For security teams currently implementing agent-based AI systems, these figures carry immediate operational relevance that generic risk statements cannot convey. The 31.5% browser hijacking rate applies specifically to Anthropic's deployment stack with particular system prompts and safeguard configurations, meaning the vulnerability metrics shift when models are integrated into proprietary architectures with different prompts, permission structures, and data access patterns. OpenAI's comparative disclosure of a 0.963 robustness score for GPT-5.5, measured against known attacks on a single connector surface, cannot be directly compared to Anthropic's multi-surface per-attempt success rate, yet security procurement teams face pressure to treat such figures as commensurate. Meta's approach of measuring guardrail effectiveness on the public AgentDojo benchmark rather than model-level vulnerability, while operationally useful, provides no insight into how an attacker would exploit the underlying model in deployment. The practical implication is stark: a buyer cannot lift any vendor's published number directly into risk assessment without understanding the surface being evaluated, the attacker model being tested, and the specific integration architecture being deployed.
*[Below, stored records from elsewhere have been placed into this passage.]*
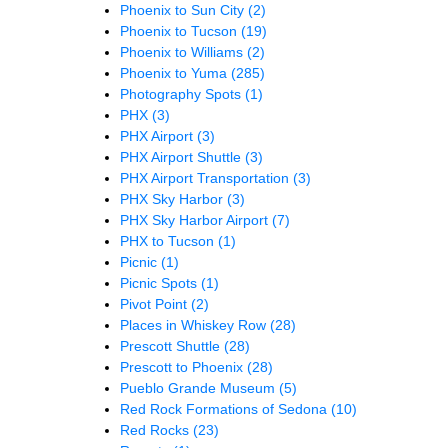
Phoenix to Sun City
(2)
Phoenix to Tucson
(19)
Phoenix to Williams
(2)
Phoenix to Yuma
(285)
Photography Spots
(1)
PHX
(3)
PHX Airport
(3)
PHX Airport Shuttle
(3)
PHX Airport Transportation
(3)
PHX Sky Harbor
(3)
PHX Sky Harbor Airport
(7)
PHX to Tucson
(1)
Picnic
(1)
Picnic Spots
(1)
Pivot Point
(2)
Places in Whiskey Row
(28)
Prescott Shuttle
(28)
Prescott to Phoenix
(28)
Pueblo Grande Museum
(5)
Red Rock Formations of Sedona
(10)
Red Rocks
(23)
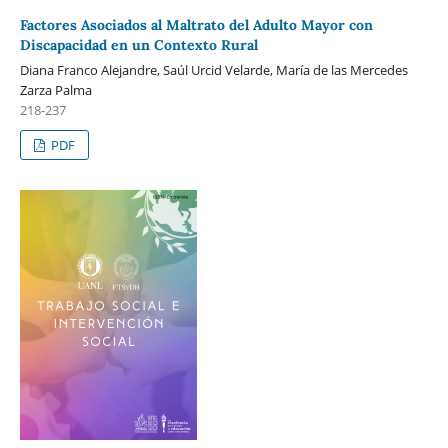
Factores Asociados al Maltrato del Adulto Mayor con
Discapacidad en un Contexto Rural
Diana Franco Alejandre, Saúl Urcid Velarde, María de las Mercedes
Zarza Palma
218-237
PDF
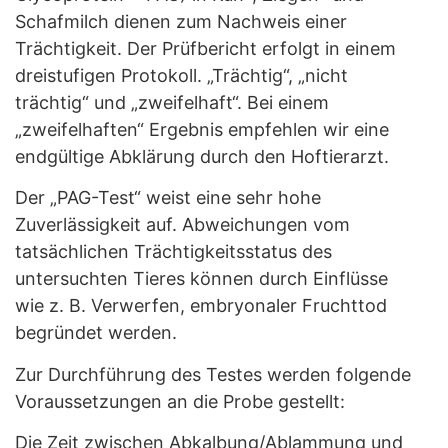
Schafmilch dienen zum Nachweis einer
Trächtigkeit. Der Prüfbericht erfolgt in einem
dreistufigen Protokoll. „Trächtig“, „nicht
trächtig“ und „zweifelhaft“. Bei einem
„zweifelhaften“ Ergebnis empfehlen wir eine
endgültige Abklärung durch den Hoftierarzt.
Der „PAG-Test“ weist eine sehr hohe
Zuverlässigkeit auf. Abweichungen vom
tatsächlichen Trächtigkeitsstatus des
untersuchten Tieres können durch Einflüsse
wie z. B. Verwerfen, embryonaler Fruchttod
begründet werden.
Zur Durchführung des Testes werden folgende
Voraussetzungen an die Probe gestellt:
Die Zeit zwischen Abkalbung/Ablammung und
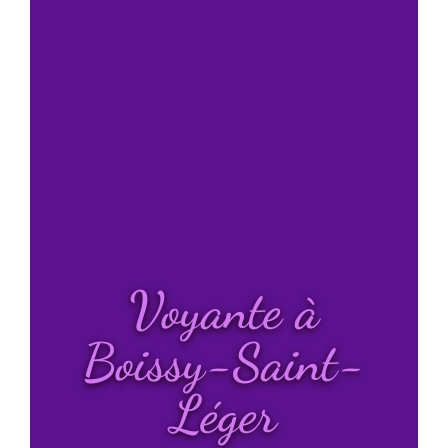
Voyante à
Boissy-Saint-
Léger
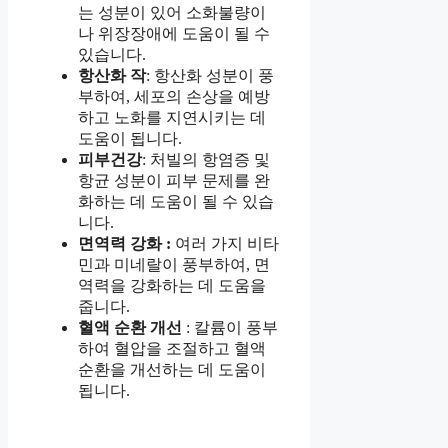
는 성분이 있어 소화불량이
나 위장장애에 도움이 될 수
있습니다.
항산화 작
: 항산화 성분이 풍
부하여, 세포의 손상을 예방
하고 노화를 지연시키는 데
도움이 됩니다.
피부건강
: 처빌의 항염증 및
항균 성분이 피부 문제를 완
화하는 데 도움이 될 수 있습
니다.
면역력 강화 :
여러 가지 비타
민과 미네랄이 풍부하여, 면
역력을 강화하는 데 도움을
줍니다.
혈액 순환 개선
: 칼륨이 풍부
하여 혈압을 조절하고 혈액
순환을 개선하는 데 도움이
됩니다.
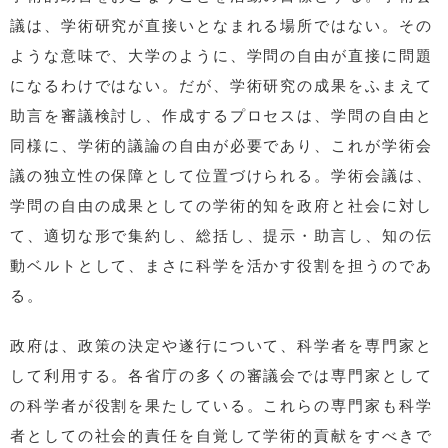
議は、学術研究が直接いとなまれる場所ではない。その
ような意味で、大学のように、学問の自由が直接に問題
になるわけではない。だが、学術研究の成果をふまえて
助言を審議検討し、作成するプロセスは、学問の自由と
同様に、学術的議論の自由が必要であり、これが学術会
議の独立性の保障として位置づけられる。学術会議は、
学問の自由の成果としての学術的知を政府と社会に対し
て、適切な形で集約し、総括し、提示・助言し、知の伝
動ベルトとして、まさに科学を活かす役割を担うのであ
る。
政府は、政策の決定や遂行について、科学者を専門家と
して利用する。各省庁の多くの審議会では専門家として
の科学者が役割を果たしている。これらの専門家も科学
者としての社会的責任を自覚して学術的貢献をすべきで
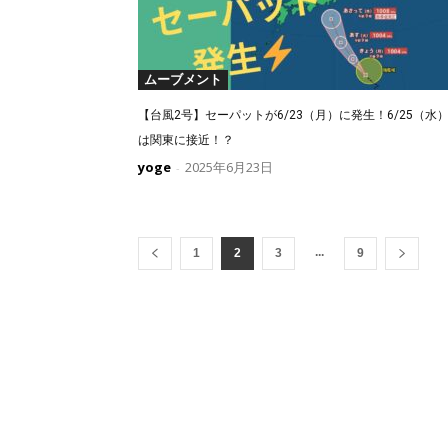
ムーブメント
【台風2号】セーパットが6/23（月）に発生！6/25（水
は関東に接近！？
yoge
2025年6月23日
-
...
1
2
3
9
The fragmentation across four frontier labs reveals a critical industry-wide vulnerability that is not technical but institutional. No standard methodology exists for measuring prompt injection resistance, so each laboratory constructed its own measurement framework, resulting in data that appears comparable at first glance but rests on fundamentally incompatible methodologies and test environments. Anthropic's disclosure is simultaneously the most transparent and the most damning: by publishing detailed numbers across multiple surfaces, it becomes obvious how little the other vendors have measured. Google's Gemini 3 documentation mentions stronger prompt injection resistance qualitatively with no numbers attached. Meta grounds its security claims in guardrail performance rather than model robustness. OpenAI discloses robustness scores but only for one surface against known attacks rather than adaptive adversaries. This pattern exposes not vendor incompetence but the nascent state of the AI security practice itself, where the field lacks shared definitions for what constitutes adequate measurement of agentic system security. The consequence is that procurement decisions must default to vendor specification rather than validated security properties, perpetuating asymmetric information that favors vendors claiming the strongest security posture without transparent verification.

Security teams must treat vendor disclosures as incomplete regardless of how comprehensive they appear and implement five concrete practices before deploying agentic systems. First, catalogue every deployed or scoped agent by the surface it touches, then pull the vendor's published rate specific to that surface, treating any untested surface as unmeasured rather than secure. Second, distribute the Cross-Vendor Prompt Injection Disclosure Grid to all vendors under evaluation and demand per-surface attack success rates from both adaptive attackers and external bounty testers, making explicit which metrics are blank. Third, confirm in writing which specific metric applies to the intended deployment architecture, recognizing that Anthropic's 0.5% safeguarded browser rate applies to Claude in Chrome rather than API deployments without safeguards. Fourth, add contractual requirements that vendors have tested with adaptive attackers and external red-teamers rather than internal known-attack scenarios. Fifth, conduct proprietary injection testing against the actual integration stack before any agent reaches production, setting measurable pass thresholds rather than assuming vendor testing covers organizational risk profiles. The field will develop standardized measurement frameworks, but that standardization remains months or years ahead. Until then, vendor numbers describe what each laboratory chose to measure, not what any organization is actually exposed to.